Les compteurs devraient être remis à au moins 2012, quand le gouvernement Harper a accordé une première garantie de prêt de 6 milliards pour Muskrat Falls. C'était irresponsable, car le projet paraissait ruineux dès le départ. Et c'était aussi injuste, car l'aide fédérale concurrençait les autres provinces comme le Québec, qui n'ont jamais reçu une telle aide.
À sa décharge, le gouvernement Trudeau a hérité de ce gâchis. Il est difficile de savoir à quoi aurait ressemblé une solution « gagnant-gagnant », pour reprendre l'expression du ministre québécois des Affaires canadiennes, Jean-Marc Fournier. Mais on sait à tout le moins à quoi une telle entente ne ressemble pas : à la nouvelle garantie de prêt.
Certains ont souhaité qu'Hydro-Québec reçoive une aide équivalente. Il s'agit d'une fausse bonne idée, car la société d'État est déjà accusée par ses compétiteurs de la Nouvelle-Angleterre de profiter d'une aide déloyale. On risquerait d'accréditer cette thèse et de nuire aux exportations d'Hydro-Québec.
Il aurait fallu que Terre-Neuve négocie de bonne foi avec le Québec. On y a cru brièvement vers 2007, quand elle avait sondé Hydro-Québec pour que l'électricité des projets Muskrat Falls et Gull Island transite sur son territoire. Cela nécessitait la construction de nouvelles lignes et de postes de transmission. Mais Nalcor a contesté l'évaluation des coûts - puis perdu devant la Régie de l'énergie - avant de relancer la guerre juridique contre Québec, puis d'envisager le projet sous sa forme actuelle absurde (coûts de transports gonflés et production réduite, car Gull Island reste sur la glace).
Terre-Neuve devrait financer autre chose que l'industrie du litige.
Soyons clair. Le Québec n'aurait pas eu d'avantage particulier à ce que l'électricité transite par son territoire. Au contraire, la nouvelle ligne de transport aurait eu un impact environnemental, qu'il aurait fallu étudier.

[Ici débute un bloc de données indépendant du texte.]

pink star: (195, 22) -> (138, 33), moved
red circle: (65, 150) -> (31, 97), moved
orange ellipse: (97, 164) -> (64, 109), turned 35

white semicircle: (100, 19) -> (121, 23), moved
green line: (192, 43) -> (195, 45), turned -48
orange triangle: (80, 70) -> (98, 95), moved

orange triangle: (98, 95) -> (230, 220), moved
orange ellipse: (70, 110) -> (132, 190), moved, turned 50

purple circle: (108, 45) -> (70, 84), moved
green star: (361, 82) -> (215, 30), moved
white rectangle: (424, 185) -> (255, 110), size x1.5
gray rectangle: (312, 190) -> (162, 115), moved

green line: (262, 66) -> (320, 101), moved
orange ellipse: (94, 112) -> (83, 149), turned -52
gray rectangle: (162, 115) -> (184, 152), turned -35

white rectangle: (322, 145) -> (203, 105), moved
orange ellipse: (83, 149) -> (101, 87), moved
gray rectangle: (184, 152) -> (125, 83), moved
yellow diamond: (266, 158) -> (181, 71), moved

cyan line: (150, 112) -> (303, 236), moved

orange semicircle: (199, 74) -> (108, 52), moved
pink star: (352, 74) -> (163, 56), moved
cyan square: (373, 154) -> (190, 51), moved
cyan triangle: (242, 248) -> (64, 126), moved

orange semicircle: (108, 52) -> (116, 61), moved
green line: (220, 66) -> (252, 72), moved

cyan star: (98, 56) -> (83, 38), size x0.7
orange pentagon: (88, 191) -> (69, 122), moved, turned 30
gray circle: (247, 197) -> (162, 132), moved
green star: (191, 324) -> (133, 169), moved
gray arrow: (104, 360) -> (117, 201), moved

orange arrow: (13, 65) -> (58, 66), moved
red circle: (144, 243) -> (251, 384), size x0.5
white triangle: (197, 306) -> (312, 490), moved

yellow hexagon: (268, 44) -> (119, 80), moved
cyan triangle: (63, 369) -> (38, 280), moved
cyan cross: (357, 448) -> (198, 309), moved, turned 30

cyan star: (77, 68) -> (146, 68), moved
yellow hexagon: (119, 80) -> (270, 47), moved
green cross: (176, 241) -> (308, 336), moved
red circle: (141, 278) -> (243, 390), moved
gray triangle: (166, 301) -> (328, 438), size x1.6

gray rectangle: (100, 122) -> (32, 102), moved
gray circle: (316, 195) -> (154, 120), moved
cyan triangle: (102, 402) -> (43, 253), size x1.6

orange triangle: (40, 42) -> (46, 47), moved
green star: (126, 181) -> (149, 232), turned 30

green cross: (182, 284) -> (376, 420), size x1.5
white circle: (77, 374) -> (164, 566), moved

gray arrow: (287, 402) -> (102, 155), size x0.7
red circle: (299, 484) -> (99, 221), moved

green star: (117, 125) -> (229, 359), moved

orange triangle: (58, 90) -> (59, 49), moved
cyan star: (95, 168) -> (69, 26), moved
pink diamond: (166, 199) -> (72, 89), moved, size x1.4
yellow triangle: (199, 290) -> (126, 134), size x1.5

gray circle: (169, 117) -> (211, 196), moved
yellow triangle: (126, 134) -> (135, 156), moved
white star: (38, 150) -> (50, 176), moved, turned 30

Québec n'a donc pas à faire de concession.
Ce que ce fiasco démontre surtout, c'est qu'il est grand temps que Terre-Neuve s'assoie avec ses voisins (Québec, Nouveau-Brunswick et Ontario) pour trouver une nouvelle façon de produire et d'exporter l'électricité de la région. C'est d'ailleurs la vision esquissée cette fin de semaine par la Coalition avenir Québec.
Certes, avec les surplus et le faible prix de l'énergie, il ne s'agit pas du tout d'une urgence. Mais il n'est pas trop tôt pour commencer à y réfléchir. Ottawa ne devrait pas court-circuiter ces initiatives.